Another trend at the fair is the lean towards healthy and fresh foods. Growers Garden premiered broccoli crisps made from fresh broccoli, a first in the world, while Fruit Pig Butchers presented itself as the only black pudding producer in the UK to use fresh blood. The Overall Winner of the Fresh Discovery Awards, chosen by a panel of judges, went to Single Variety Co for its Lemon Drop Chilli Jam which has more fruit and less sugar than traditional jams. The People’s Choice for the award went to Picualia for its Pure Extra Virgin Olive, which has three times the antioxidants of other olive oils.
One major trend that cropped up is an ethical focus by emerging companies. Transparency, ethical-sourcing, giving back to the community all featured into several businesses’ structure. High-nutrient chocolate bar producers Nu+cao aim to plant one million trees in Madagascar by December of this year, pledging to plant one for every chocolate bar sold and already having planted 200,000 so far. Mydorable launched a range of lollipops sold in tins that look like traditional school pencil cases, a link to them donating half their sales proceeds to Ethiopian schools. Berkshire Blend, whose non-alcoholic spirit alternative taps into the growing trend for non-alcoholic beverages, donates 5% of its profits to mental-health charity Mind.

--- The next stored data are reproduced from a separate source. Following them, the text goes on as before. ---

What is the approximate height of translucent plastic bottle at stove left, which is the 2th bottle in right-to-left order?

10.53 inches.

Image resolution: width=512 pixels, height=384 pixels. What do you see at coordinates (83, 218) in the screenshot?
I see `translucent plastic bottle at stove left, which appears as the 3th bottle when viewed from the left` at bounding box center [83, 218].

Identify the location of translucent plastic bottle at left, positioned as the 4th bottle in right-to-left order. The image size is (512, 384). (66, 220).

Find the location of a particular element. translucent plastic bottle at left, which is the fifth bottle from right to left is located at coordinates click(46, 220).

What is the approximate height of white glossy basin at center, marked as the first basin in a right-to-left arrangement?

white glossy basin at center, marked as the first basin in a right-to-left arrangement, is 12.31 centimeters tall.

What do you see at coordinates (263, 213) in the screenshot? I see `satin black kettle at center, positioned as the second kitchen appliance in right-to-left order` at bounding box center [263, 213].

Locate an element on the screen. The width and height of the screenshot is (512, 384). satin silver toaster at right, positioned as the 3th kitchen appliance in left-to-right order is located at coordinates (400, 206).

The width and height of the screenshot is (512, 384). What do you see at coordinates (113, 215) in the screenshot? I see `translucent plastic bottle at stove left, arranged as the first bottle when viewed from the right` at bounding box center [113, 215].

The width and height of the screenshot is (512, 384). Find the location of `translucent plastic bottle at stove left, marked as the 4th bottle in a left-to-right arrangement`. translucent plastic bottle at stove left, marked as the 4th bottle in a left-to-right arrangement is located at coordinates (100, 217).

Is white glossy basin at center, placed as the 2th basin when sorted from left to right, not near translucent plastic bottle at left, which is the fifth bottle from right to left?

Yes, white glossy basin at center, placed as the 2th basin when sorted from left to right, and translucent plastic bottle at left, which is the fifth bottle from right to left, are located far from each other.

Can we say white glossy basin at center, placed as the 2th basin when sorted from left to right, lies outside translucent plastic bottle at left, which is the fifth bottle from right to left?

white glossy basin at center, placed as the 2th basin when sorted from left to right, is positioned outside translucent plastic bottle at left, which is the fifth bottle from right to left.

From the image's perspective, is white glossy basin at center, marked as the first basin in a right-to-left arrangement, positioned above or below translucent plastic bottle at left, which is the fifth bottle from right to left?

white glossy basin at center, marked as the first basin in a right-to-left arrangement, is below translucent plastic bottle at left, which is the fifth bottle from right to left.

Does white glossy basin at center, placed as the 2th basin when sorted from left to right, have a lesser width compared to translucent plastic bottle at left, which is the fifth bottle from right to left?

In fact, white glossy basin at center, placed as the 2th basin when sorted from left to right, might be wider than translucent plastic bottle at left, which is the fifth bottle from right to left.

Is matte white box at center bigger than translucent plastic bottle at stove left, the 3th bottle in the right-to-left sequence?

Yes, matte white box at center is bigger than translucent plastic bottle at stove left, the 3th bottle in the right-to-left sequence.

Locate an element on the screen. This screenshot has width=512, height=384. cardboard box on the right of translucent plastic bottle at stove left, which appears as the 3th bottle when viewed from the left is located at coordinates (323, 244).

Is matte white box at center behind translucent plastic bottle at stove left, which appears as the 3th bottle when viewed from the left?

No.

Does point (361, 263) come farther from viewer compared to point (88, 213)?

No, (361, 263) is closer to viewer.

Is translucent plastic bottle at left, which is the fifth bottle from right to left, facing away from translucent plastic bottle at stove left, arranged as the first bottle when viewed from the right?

Holly Shackleton, editor of Speciality Food said, “These trends demonstrate that the tide is turning against inferior quality, marketing-led food and drink products. Consumers are more conscious than ever of what they’re buying in terms of transparency, quality and nutritional value, and it’s great to see this changing the priorities of brands. Even more exciting is the move towards business models which benefit the wider world, not just shareholders – we would all like to see a positive change in the world, and if this can be achieved using great-tasting, high quality food and drink all the better.”